In some cases, your insurance bill increases

Illustration of a car heading out of the driveway of a house. A man stands at the end of the driveway waving at the car. He is also holding a For Sale sign in his hand.

WHEN you’re looking to trim expenses, selling a spare car might make sense. But you also might get an unwanted surprise: Your auto insurance bill could go up.

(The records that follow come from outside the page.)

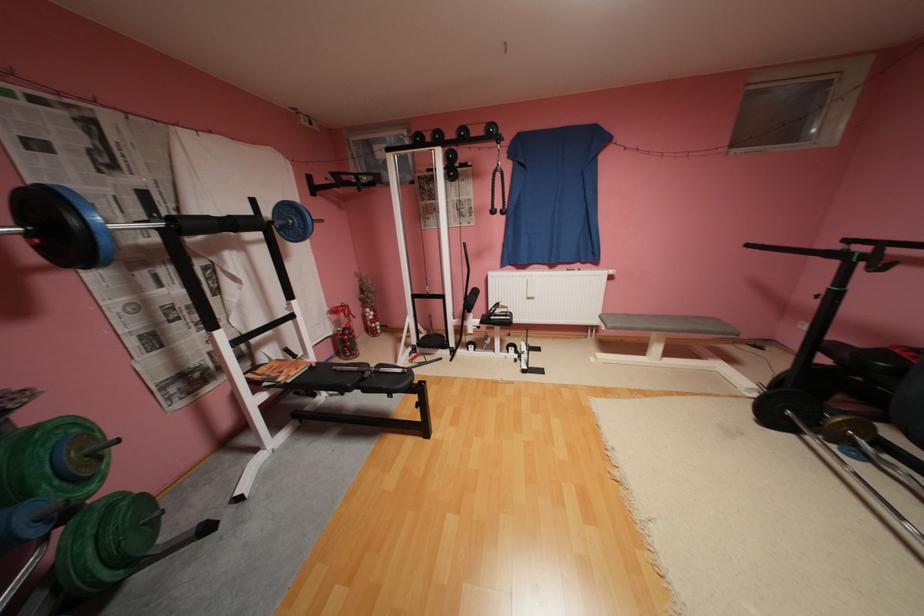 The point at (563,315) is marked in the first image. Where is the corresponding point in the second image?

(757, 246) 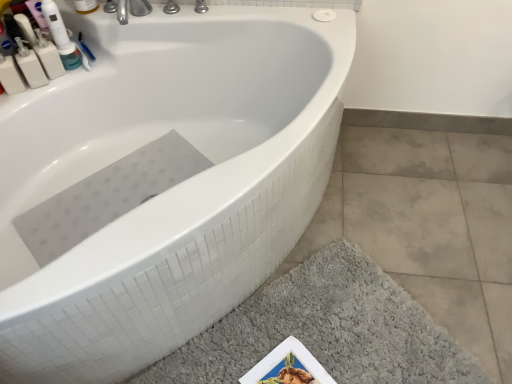 Locate an element on the screen. The image size is (512, 384). blank space situated above gray shaggy bath mat at lower right (from a real-world perspective) is located at coordinates (307, 334). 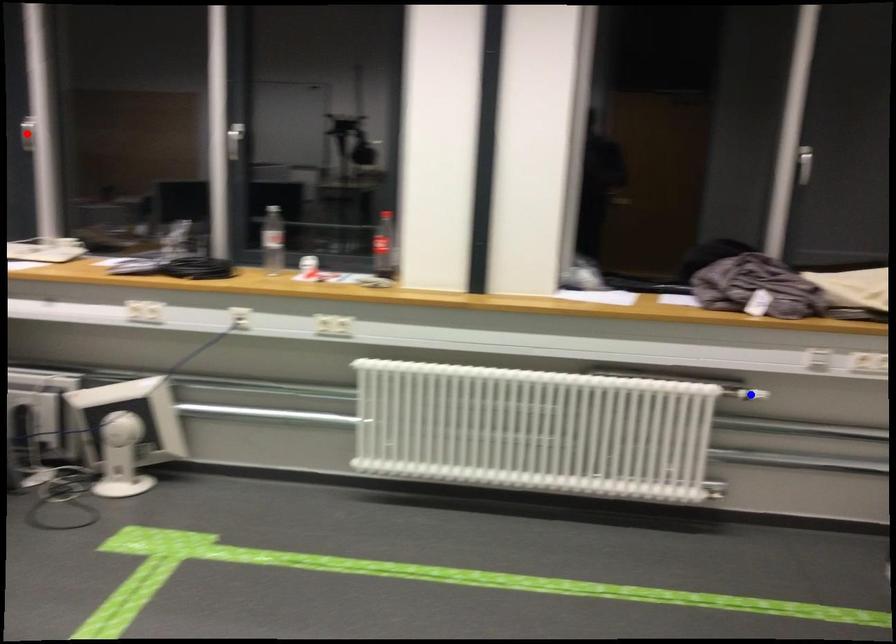 Question: Which of the two points in the image is closer to the camera?

Choices:
 (A) Blue point is closer.
 (B) Red point is closer.

Answer: (A) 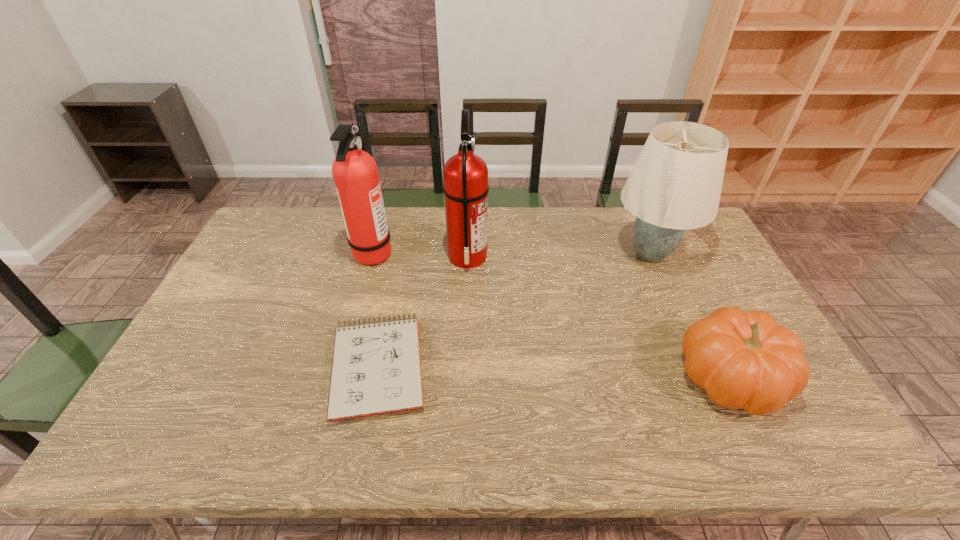 This screenshot has height=540, width=960. What are the coordinates of `free space at the right edge` in the screenshot? It's located at (704, 292).

Locate an element on the screen. The image size is (960, 540). vacant point at the far left corner is located at coordinates (279, 211).

This screenshot has width=960, height=540. In the image, there is a desktop. Find the location of `vacant space at the far right corner`. vacant space at the far right corner is located at coordinates (685, 236).

The height and width of the screenshot is (540, 960). Identify the location of free area in between the right fire extinguisher and the shortest object. (423, 312).

Image resolution: width=960 pixels, height=540 pixels. Find the location of `free space between the left fire extinguisher and the right fire extinguisher`. free space between the left fire extinguisher and the right fire extinguisher is located at coordinates (420, 254).

Locate an element on the screen. Image resolution: width=960 pixels, height=540 pixels. unoccupied area between the shortest object and the left fire extinguisher is located at coordinates (376, 309).

The width and height of the screenshot is (960, 540). What are the coordinates of `unoccupied area between the left fire extinguisher and the third object from left to right` in the screenshot? It's located at (420, 254).

Find the location of a particular element. This screenshot has width=960, height=540. free point between the second shortest object and the shortest object is located at coordinates (554, 372).

Locate an element on the screen. The image size is (960, 540). vacant point located between the notepad and the left fire extinguisher is located at coordinates click(376, 309).

Where is `vacant space that is in between the pumpkin and the lampshade`? The image size is (960, 540). vacant space that is in between the pumpkin and the lampshade is located at coordinates (690, 316). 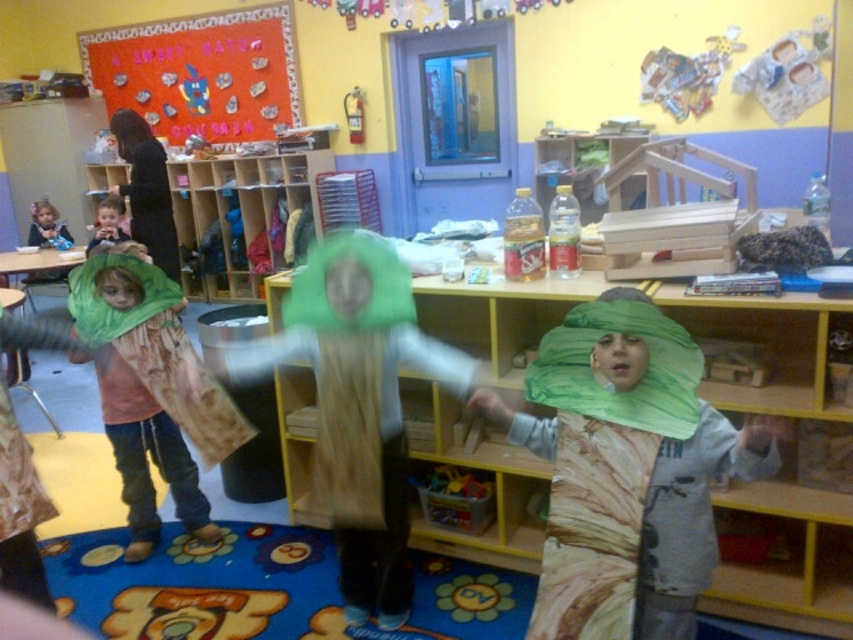 Which is more to the right, matte green leaf at center or green fabric headband at upper center?

From the viewer's perspective, matte green leaf at center appears more on the right side.

Which of these two, matte green leaf at center or green fabric headband at upper center, stands taller?

green fabric headband at upper center

Where is `matte green leaf at center`? Image resolution: width=853 pixels, height=640 pixels. matte green leaf at center is located at coordinates (625, 470).

Does matte green leaf at center have a larger size compared to green fabric tree at left?

Incorrect, matte green leaf at center is not larger than green fabric tree at left.

Who is lower down, matte green leaf at center or green fabric tree at left?

matte green leaf at center

Is point (596, 321) closer to camera compared to point (84, 280)?

Yes.

Image resolution: width=853 pixels, height=640 pixels. Identify the location of matte green leaf at center. (625, 470).

Does matte green leaf at center appear on the left side of green fabric head at center?

Incorrect, matte green leaf at center is not on the left side of green fabric head at center.

Who is taller, matte green leaf at center or green fabric head at center?

With more height is green fabric head at center.

Which is behind, point (614, 435) or point (358, 314)?

Point (358, 314)

Locate an element on the screen. This screenshot has width=853, height=640. matte green leaf at center is located at coordinates (625, 470). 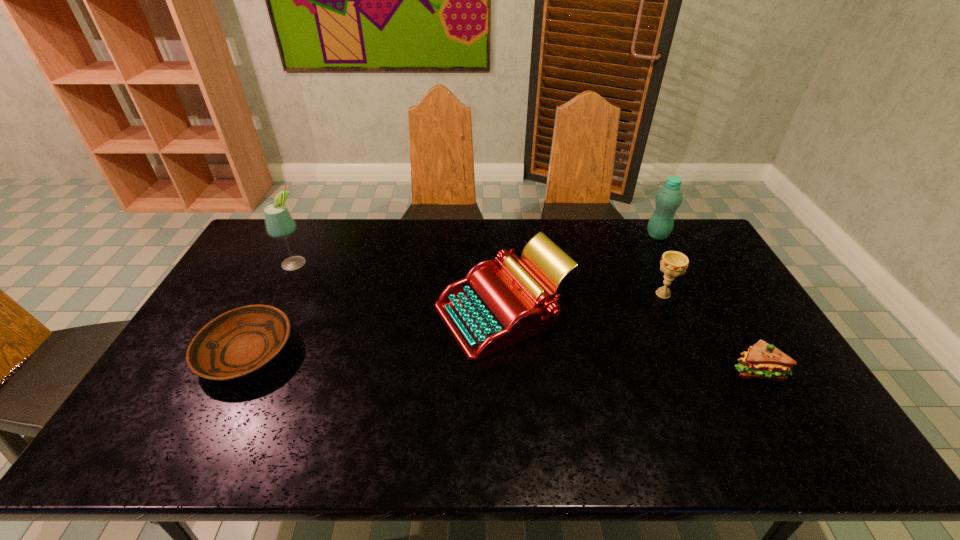 Image resolution: width=960 pixels, height=540 pixels. I want to click on the tallest object, so click(279, 223).

Where is `the second farthest object`? This screenshot has height=540, width=960. the second farthest object is located at coordinates (279, 223).

At what (x,y) coordinates should I click in order to perform the action: click on the fifth shortest object. Please return your answer as a coordinate pair (x, y). This screenshot has width=960, height=540. Looking at the image, I should click on (668, 199).

Find the location of `water bottle`. water bottle is located at coordinates (668, 199).

Find the location of a particular element. typewriter is located at coordinates (492, 308).

Find the location of a particular element. the fourth shortest object is located at coordinates (492, 308).

Locate an element on the screen. the fourth tallest object is located at coordinates (673, 263).

At what (x,y) coordinates should I click in order to perform the action: click on sandwich. Please return your answer as a coordinate pair (x, y). Looking at the image, I should click on (762, 360).

Find the location of a particular element. This screenshot has width=960, height=540. plate is located at coordinates (237, 343).

What are the coordinates of `vacant point located on the front of the alcohol` in the screenshot? It's located at (284, 284). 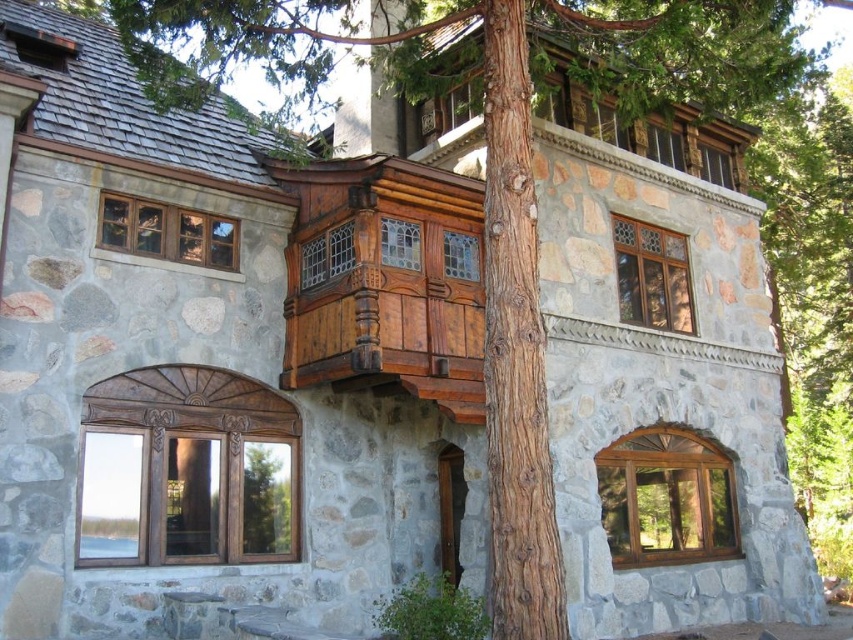 Does brown rough bark at center appear over wooden balcony at upper center?

No, brown rough bark at center is not above wooden balcony at upper center.

Who is shorter, brown rough bark at center or wooden balcony at upper center?

wooden balcony at upper center

Does point (558, 541) come behind point (642, 124)?

No.

I want to click on brown rough bark at center, so click(515, 349). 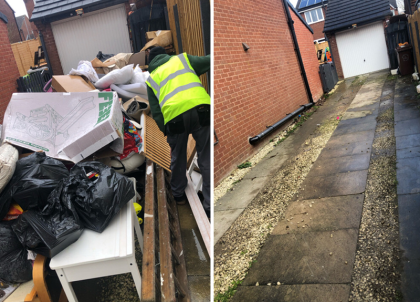 Where is `black trash bags`? This screenshot has height=302, width=420. black trash bags is located at coordinates (88, 195), (47, 181), (3, 256). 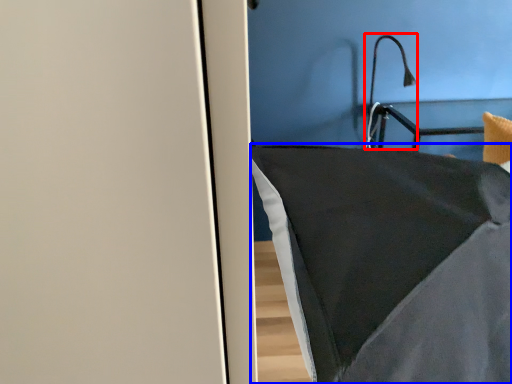 Question: Which object is closer to the camera taking this photo, light fixture (highlighted by a red box) or furniture (highlighted by a blue box)?

Choices:
 (A) light fixture
 (B) furniture

Answer: (B) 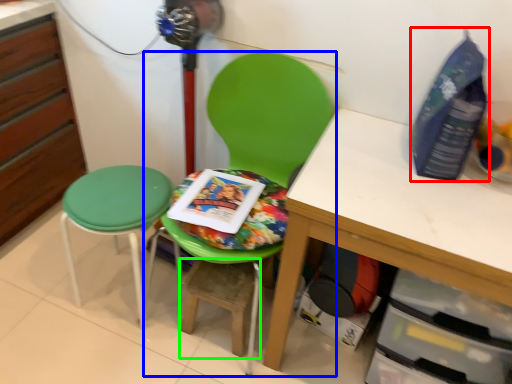 Question: Which is farther away from bottle (highlighted by a red box)? chair (highlighted by a blue box) or step stool (highlighted by a green box)?

Choices:
 (A) chair
 (B) step stool

Answer: (B) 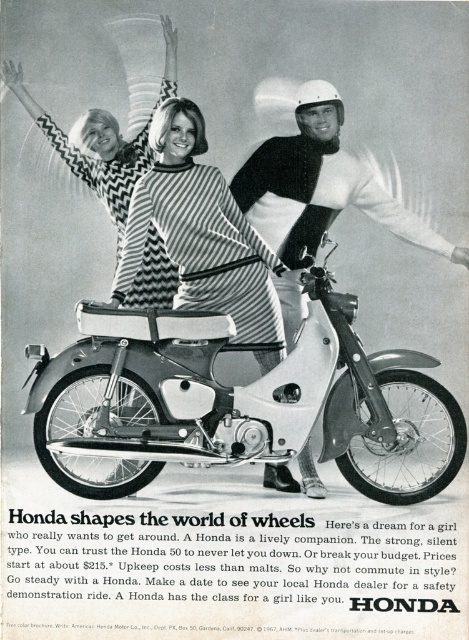 You are standing in front of the vintage Honda motorcycle advertisement. There are two points marked on the image. Which point is closer to you, point at coordinate (340,401) or point at coordinate (316,240)?

Point at coordinate (340,401) is closer to you than point at coordinate (316,240).

You are a photographer trying to capture the exact center of the vintage Honda advertisement. The advertisement has a coordinate system where the bottom left corner is at point 0,0 and the top right corner is at 1,1. You need to focus your camera on the motorcycle. Where should you aim your camera to ensure the white matte motorcycle at center is perfectly centered in your shot?

The white matte motorcycle at center is located at point (226,400), so you should aim your camera at that coordinate to center it.

You are a photographer adjusting your camera settings to focus on two points in the image. The first point is at coordinates point (272, 486) and the second is at point (333, 180). Which point should you focus on first if you want to ensure the closest object is in sharp focus?

You should focus on point (272, 486) first because it is closer to the camera than point (333, 180). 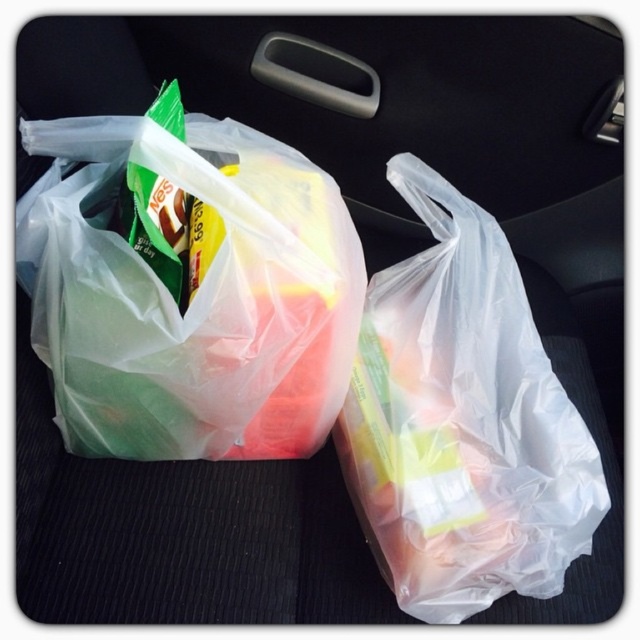 You are trying to find the transparent plastic bag at center in the car seat. Which direction should you look relative to the translucent plastic bag at left?

The transparent plastic bag at center is below the translucent plastic bag at left, so you should look downward from the translucent plastic bag at left to find it.

You are sitting in the back seat of a car and notice two points marked in the image. The first point is at coordinates point (257, 157) and the second is at point (396, 394). Which point is closer to you?

Point (257, 157) is closer to the camera than point (396, 394), so the first point is closer to you. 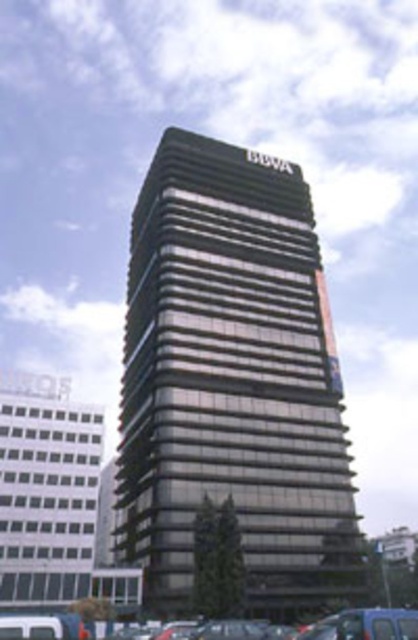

The dynamic at work here is statistical probability. The car you sell is likely of lower value than the one you keep. So to the insurance company, a higher- value vehicle is being driven more and has a greater chance of getting into an accident, says Kaz Weida, who writes about insurance for NerdWallet. Some savings tips: 

> Call before selling. Rather than simply expecting rate relief, contact your insurer and do the math.

Shop around. More than 60 percent of customers who switched carriers last year were able to cut their annual bill by at least $100, a LendingTree survey found.

Get discounts. Many insurers offer multipolicy discounts for home and auto coverage. You may also be eligible for a senior discount, or you could get a rate cut for taking a defensive driving class, such as the AARP Smart Driver course (aarpdriversafety.org).

Boost your deductible. Increasing your comprehensive deductible from $100 to $500 could lower your annual premium by an average of nearly $500, per a Bankrate analysis.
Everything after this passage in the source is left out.